Consider \(\gamma _1\in [\delta _{1,j}, \delta _{1,j+1}]\), \(\gamma _2\in [\delta _{2,k},\delta _{2,k+1}]\), and observe that

$$\begin{aligned} \underset{\mathbf {A}\in \mathcal {K}(\gamma _1,\gamma _2)}{\sup }\big |\langle \mathbf {A},\mathbf {E}\rangle ^2-\mathbb {E}\langle \mathbf {A},\mathbf {E}\rangle ^2\big |\le \gamma _1^2. \end{aligned}$$

Moreover,

$$\begin{aligned} \underset{{\mathbf {A}}\in \mathcal {K}(\gamma _1,\gamma _2)}{\sup }\mathrm{Var}\big (\langle \mathbf {A},\mathbf {E}\rangle ^2\big )\le \underset{{\mathbf {A}}\in \mathcal {K}(\gamma _1,\gamma _2)}{\sup }\mathbb {E}\langle \mathbf {A},\mathbf {E}\rangle ^4\le \frac{\gamma _1^2\Vert \mathbf {A}\Vert _{\mathrm{F}}^2}{d_1d_2d_3}\le \frac{\gamma _1^2}{d_1d_2d_3}. \end{aligned}$$

Applying Bousquet’s version of Talagrand’s concentration inequality [4], with probability at least \(1-e^{-t}\) for all \(t\ge 0\),

$$\begin{aligned} \beta _n(\gamma _1,\gamma _2)\le 2\mathbb {E}\beta _n(\gamma _1,\gamma _2)+2\gamma _1\sqrt{\frac{t}{nd_1d_2d_3}}+2\gamma _1^2\frac{t}{n}. \end{aligned}$$

By the symmetrization inequality,

$$\begin{aligned} \mathbb {E}\beta _n(\gamma _1,\gamma _2)\le 2\mathbb {E}\underset{\mathbf {A}\in \mathcal {K}(\gamma _1,\gamma _2)}{\sup }\Big |\frac{1}{n}\sum _{i=1}^n\varepsilon _{i}\langle \mathbf {A},\mathbf {E}_i\rangle ^2\Big |, \end{aligned}$$

where \(\varepsilon _1,\ldots ,\varepsilon _n\) are i.i.d Rademacher random variables.
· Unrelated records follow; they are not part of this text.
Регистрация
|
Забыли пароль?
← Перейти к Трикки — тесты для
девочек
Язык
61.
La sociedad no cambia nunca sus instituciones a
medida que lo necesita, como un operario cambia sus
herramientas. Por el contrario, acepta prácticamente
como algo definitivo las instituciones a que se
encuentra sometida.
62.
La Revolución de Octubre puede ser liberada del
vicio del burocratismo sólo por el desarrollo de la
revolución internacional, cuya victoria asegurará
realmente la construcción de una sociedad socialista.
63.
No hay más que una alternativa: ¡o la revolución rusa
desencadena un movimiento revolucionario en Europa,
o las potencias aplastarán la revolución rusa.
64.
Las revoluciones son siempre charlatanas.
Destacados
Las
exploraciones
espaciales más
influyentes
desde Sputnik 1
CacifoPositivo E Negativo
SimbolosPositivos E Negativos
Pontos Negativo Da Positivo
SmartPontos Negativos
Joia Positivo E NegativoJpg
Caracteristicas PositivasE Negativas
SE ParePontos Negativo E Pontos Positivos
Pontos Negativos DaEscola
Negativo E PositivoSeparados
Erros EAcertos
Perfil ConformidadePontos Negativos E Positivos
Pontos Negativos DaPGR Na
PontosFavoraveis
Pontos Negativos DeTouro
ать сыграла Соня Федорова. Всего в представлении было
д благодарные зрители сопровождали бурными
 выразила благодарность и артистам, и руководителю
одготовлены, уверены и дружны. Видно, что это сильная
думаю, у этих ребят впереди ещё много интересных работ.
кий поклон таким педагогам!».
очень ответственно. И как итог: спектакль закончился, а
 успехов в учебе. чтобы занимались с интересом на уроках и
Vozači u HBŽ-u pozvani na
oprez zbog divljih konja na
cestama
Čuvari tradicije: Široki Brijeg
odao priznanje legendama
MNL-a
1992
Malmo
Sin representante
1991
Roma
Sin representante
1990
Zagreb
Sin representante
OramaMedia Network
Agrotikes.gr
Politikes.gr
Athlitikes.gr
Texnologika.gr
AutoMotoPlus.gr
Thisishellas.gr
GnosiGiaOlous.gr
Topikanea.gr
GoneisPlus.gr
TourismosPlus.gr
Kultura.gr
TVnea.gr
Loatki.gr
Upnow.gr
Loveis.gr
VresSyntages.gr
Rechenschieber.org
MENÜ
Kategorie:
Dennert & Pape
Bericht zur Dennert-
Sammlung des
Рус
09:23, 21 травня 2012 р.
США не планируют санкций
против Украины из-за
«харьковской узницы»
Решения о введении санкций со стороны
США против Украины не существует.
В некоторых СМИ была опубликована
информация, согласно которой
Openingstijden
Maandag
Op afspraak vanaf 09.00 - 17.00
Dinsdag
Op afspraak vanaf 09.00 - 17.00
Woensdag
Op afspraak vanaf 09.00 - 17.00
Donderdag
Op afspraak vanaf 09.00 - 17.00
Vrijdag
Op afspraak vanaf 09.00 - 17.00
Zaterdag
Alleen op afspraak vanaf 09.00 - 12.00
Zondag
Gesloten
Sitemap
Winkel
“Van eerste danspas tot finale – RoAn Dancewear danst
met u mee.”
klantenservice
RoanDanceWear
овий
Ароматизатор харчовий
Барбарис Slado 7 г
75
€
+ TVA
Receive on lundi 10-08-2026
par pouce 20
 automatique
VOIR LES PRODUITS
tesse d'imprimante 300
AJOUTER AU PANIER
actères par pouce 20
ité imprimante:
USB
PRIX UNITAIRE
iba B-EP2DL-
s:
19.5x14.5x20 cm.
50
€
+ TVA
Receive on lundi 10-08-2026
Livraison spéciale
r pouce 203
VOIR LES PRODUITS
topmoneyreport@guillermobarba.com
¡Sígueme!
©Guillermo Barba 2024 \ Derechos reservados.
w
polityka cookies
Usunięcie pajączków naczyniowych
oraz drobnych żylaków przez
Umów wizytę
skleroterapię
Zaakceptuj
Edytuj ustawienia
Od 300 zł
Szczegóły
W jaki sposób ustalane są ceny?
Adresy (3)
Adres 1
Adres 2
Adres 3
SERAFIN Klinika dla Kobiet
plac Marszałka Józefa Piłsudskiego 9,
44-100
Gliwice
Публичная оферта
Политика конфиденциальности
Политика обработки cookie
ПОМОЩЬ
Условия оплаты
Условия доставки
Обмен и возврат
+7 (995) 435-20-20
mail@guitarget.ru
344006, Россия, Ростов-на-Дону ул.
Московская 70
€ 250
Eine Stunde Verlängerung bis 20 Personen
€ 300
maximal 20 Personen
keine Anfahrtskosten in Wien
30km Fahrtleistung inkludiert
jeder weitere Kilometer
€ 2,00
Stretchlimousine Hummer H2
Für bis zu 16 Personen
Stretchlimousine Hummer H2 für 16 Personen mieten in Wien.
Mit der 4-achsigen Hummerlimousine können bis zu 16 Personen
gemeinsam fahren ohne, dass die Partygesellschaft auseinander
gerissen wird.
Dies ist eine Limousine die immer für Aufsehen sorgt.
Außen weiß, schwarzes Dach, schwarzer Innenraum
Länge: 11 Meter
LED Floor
Since \(|\langle \mathbf {A},\mathbf {E}\rangle |\le \gamma _1\), by the contraction inequality,

$$\begin{aligned} \mathbb {E}\beta _n(\gamma _1,\gamma _2)\le 4\gamma _1\mathbb {E}\underset{\mathbf {A}\in \mathcal {K}(\gamma _1,\gamma _2)}{\sup }\Big |\frac{1}{n}\sum _{i=1}^n\varepsilon _{i}\langle \mathbf {A},\mathbf {E}_i\rangle \Big |. \end{aligned}$$

Denote \({{\varvec{\Gamma }}}=n^{-1}\sum _{i=1}^n\varepsilon _i\mathbf {E}_i\in \mathbb {R}^{d_1\times d_2\times d_3}\). Then,

$$\begin{aligned} \mathbb {E}\underset{\mathbf {A}\in \mathcal {K}(\gamma _1,\gamma _2)}{\sup }\Big |\frac{1}{n}\sum _{i=1}^n\varepsilon _{i}\langle \mathbf {A},\mathbf {E}_i\rangle \Big |\le \mathbb {E}\underset{\mathbf {A}\in \mathcal {K}(\gamma _1,\gamma _2)}{\sup }\Vert {{\varvec{\Gamma }}}\Vert \Vert \mathbf {A}\Vert _{\star }\le \gamma _2\mathbb {E}\Vert {{\varvec{\Gamma }}}\Vert . \end{aligned}$$

It is not difficult to show that

$$\begin{aligned} \mathbb {E}\Vert \varvec{\Gamma }\Vert \le C\Big (\sqrt{\frac{d}{nd_1d_2d_3}}\log d+\frac{\log ^{3/2}d}{n}\Big ). \end{aligned}$$

See, e.g., Lemma 8 of Yuan and Zhang [33]. The above bound holds as long as

$$\begin{aligned} n\ge C\Big \{\mu _0(r_1r_2r_3d_1d_2d_3)^{1/2}\log ^{3/2}d+\mu _0^2r_1r_2r_3d\log ^2d\Big \}. \end{aligned}$$

As a result, with probability at least \(1-e^{-t}\),

$$\begin{aligned} \beta _n(\gamma _1,\gamma _2)\le C\gamma _1\gamma _2\Big (\sqrt{\frac{d}{nd_1d_2d_3}}\log d+\frac{\log ^{3/2}d}{n}\Big )+2\gamma _1\sqrt{\frac{t}{nd_1d_2d_3}}+2\gamma _1^2\frac{t}{n} \end{aligned}$$

for \(\gamma _1\in [\delta _{1,j}, \delta _{1,j+1}]\) and \(\gamma _2\in [\delta _{2,k},\delta _{2,k+1}]\). Now, consider all the combinations of j and k, and we can make the upper bound uniform for all j and k with adjusting t to \({{\bar{t}}}\), and C to 2C.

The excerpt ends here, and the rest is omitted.